# Coke Ola check out this imitator



## Dragon0421 (Mar 20, 2011)

I was very pleased to find this bottle have never seen it and everyone i have asked this week knows nothing about it. It is a Coke ola bottle from danville, ky any info on this one would be great i would think it would have a story behind it.


----------



## Dragon0421 (Mar 20, 2011)

close up


----------



## Dragon0421 (Mar 20, 2011)

back close up


----------



## sodapops (Mar 20, 2011)

That would be a beautiful bottle tumbled and painted white.[]


----------



## TJSJHART (Mar 20, 2011)

CURING THE SICKNESS ON THAT BOTTLE WOULD REALLY ,,,WELL IMPROVE IT...NICE FIND.


----------



## morbious_fod (Mar 20, 2011)

I kept looking at that one, but didn't jump on it. Good find.


----------



## Tomn8tr (May 4, 2011)

> Coke ola


 
 I know this topic is from a while ago, but I found this link to Google Books that talks about some of the impersinator bottles....

Google Books


----------



## fishnuts (May 4, 2011)

That one is pretty sweet.
 Trying to infringe on two different brands names.  How delightful!
 I have a Sher A Coca that seems to be trying to do the same thing.
 And it's from Lexington, Ky.  Lawless bottlers, eh?


----------



## Dragon0421 (May 4, 2011)

Pretty cool find in the book i havent found any more info on the bottle yet. Also fishnuts the sher a cola is it the one with the s that kind of wraps around it. THanks for the replys


----------



## celerycola (May 5, 2011)

Your bottle should have "A. L." on the bottom for Antonio Longo. He later bottled the same drink as Lon-Kola.


----------



## Dragon0421 (May 5, 2011)

you are right it does have an AL on the bottom do you know if they were in business long under that name, celery. Also thanks for the info


----------



## splante (May 6, 2011)

could just imagine the law suits


----------



## fishnuts (May 6, 2011)

Here's a pic of the Sher-A-Coca.
 And yes, it has a very large 'S'.  When I first looked at the bottle I could only see the top half of the 'S' so thought the 'knock-off' said Cher-A-Coca.  The seller soon corrected me....oohh, there's the 'S'!

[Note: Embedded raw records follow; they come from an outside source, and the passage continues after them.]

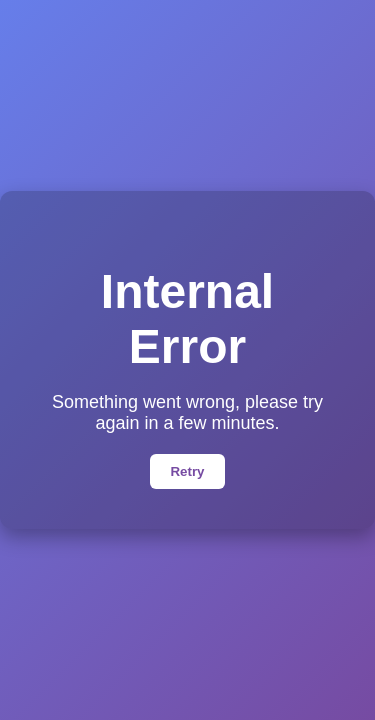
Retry (187, 471)
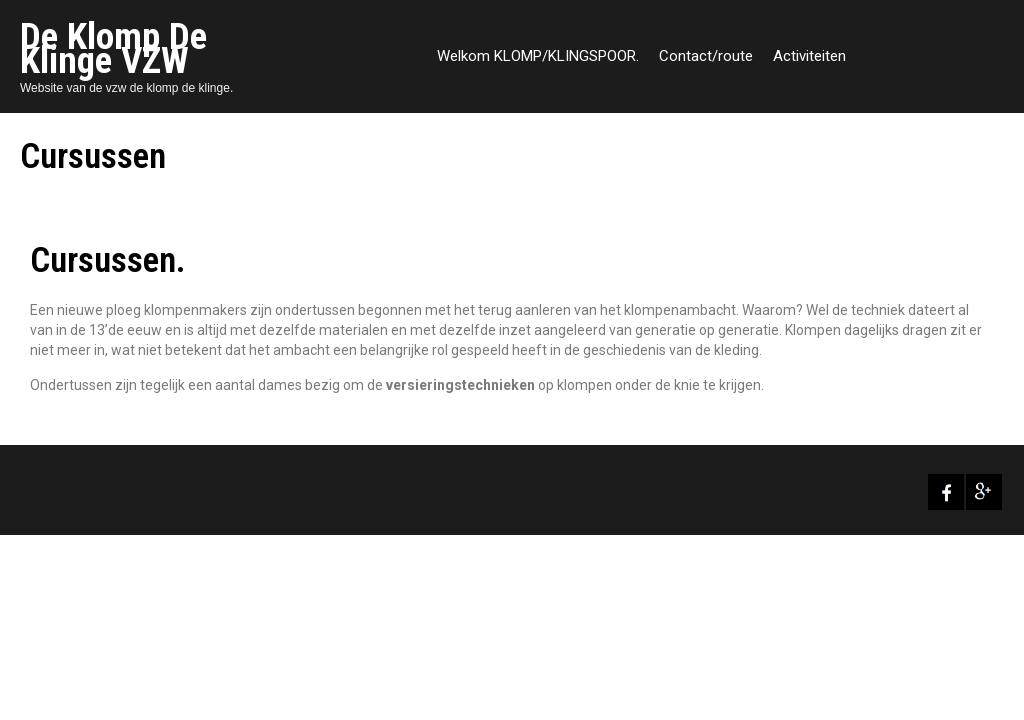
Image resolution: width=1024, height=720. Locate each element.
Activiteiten (809, 56)
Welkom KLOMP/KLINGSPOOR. (538, 56)
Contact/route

 I'm sure that attorneys were on lots of trains headed to Kentucky...the land of lawless soda scafflaws.


----------



## romevac (Sep 20, 2011)

Hello, found this out of curiosity.  That's a cool bottle: Coke Ola?  I don't have one of these--interested in selling?

 Thanks


----------



## romevac (Sep 20, 2011)

Hello celerycola: I like that label for Coke Ola.  Where did you find that?

 Thanks!


----------



## celerycola (Sep 21, 2011)

That's a copy from the court records where Coca-Cola sued Coke Ola.


> ORIGINAL:  romevac
> 
> Hello celerycola: I like that label for Coke Ola.Â  Where did you find that?
> 
> Thanks!


----------



## romevac (Sep 26, 2011)

Hello celerycola,

 Thanks for your reply!  As you can tell I am pretty new to the researching end on bottles.  How would I be able to obtain a copy of the lawsuit you mentioned for Coke-Ola?  

 I am fascinated.  Any pointers from any of the users would be greatly appreciated.  I am especially interested in bottles, bottlers, labels, in the Danville, KY and surrounding area.

 I am also a new user to this site, so please forgive any mistakes I make as I learn my way around the site.

 Thanks,


----------